[WHAT IS NEEDED] Down to the last line, restate the records word for word, but not the pictures.

[DATA RECORDS]
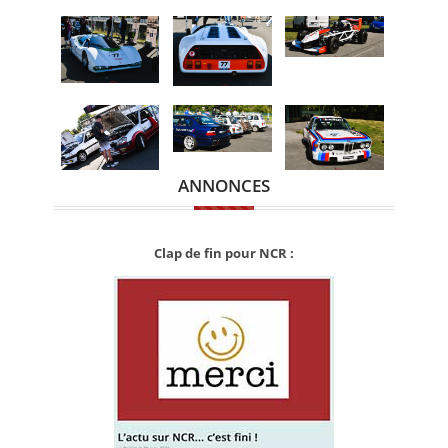
ANNONCES
Clap de fin pour NCR :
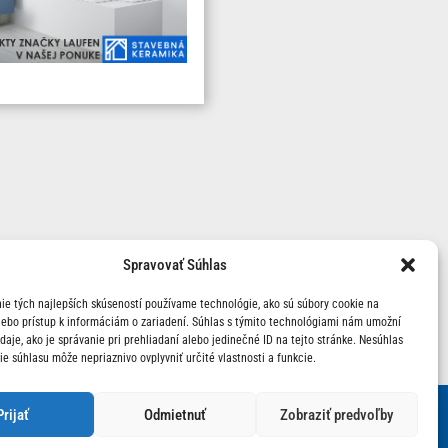
Spravovať Súhlas
ie tých najlepších skúseností používame technológie, ako sú súbory cookie na
lebo prístup k informáciám o zariadení. Súhlas s týmito technológiami nám umožní
aje, ako je správanie pri prehliadaní alebo jedinečné ID na tejto stránke. Nesúhlas
ie súhlasu môže nepriaznivo ovplyvniť určité vlastnosti a funkcie.
Prijať
Odmietnuť
Zobraziť predvoľby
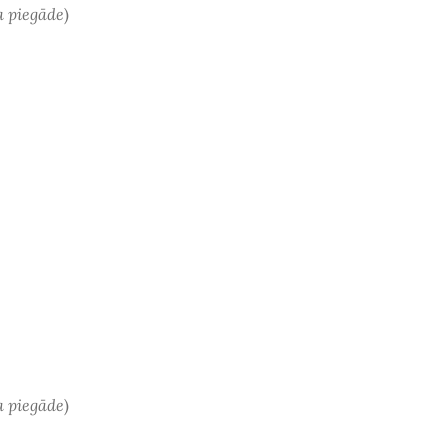
a piegāde
)
a piegāde
)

[EXERCISE SOLUTION]
ANNONCES
Clap de fin pour NCR :
Spravovať Súhlas
ie tých najlepších skúseností používame technológie, ako sú súbory cookie na
lebo prístup k informáciám o zariadení. Súhlas s týmito technológiami nám umožní
aje, ako je správanie pri prehliadaní alebo jedinečné ID na tejto stránke. Nesúhlas
ie súhlasu môže nepriaznivo ovplyvniť určité vlastnosti a funkcie.
Prijať
Odmietnuť
Zobraziť predvoľby
a piegāde
)
a piegāde
)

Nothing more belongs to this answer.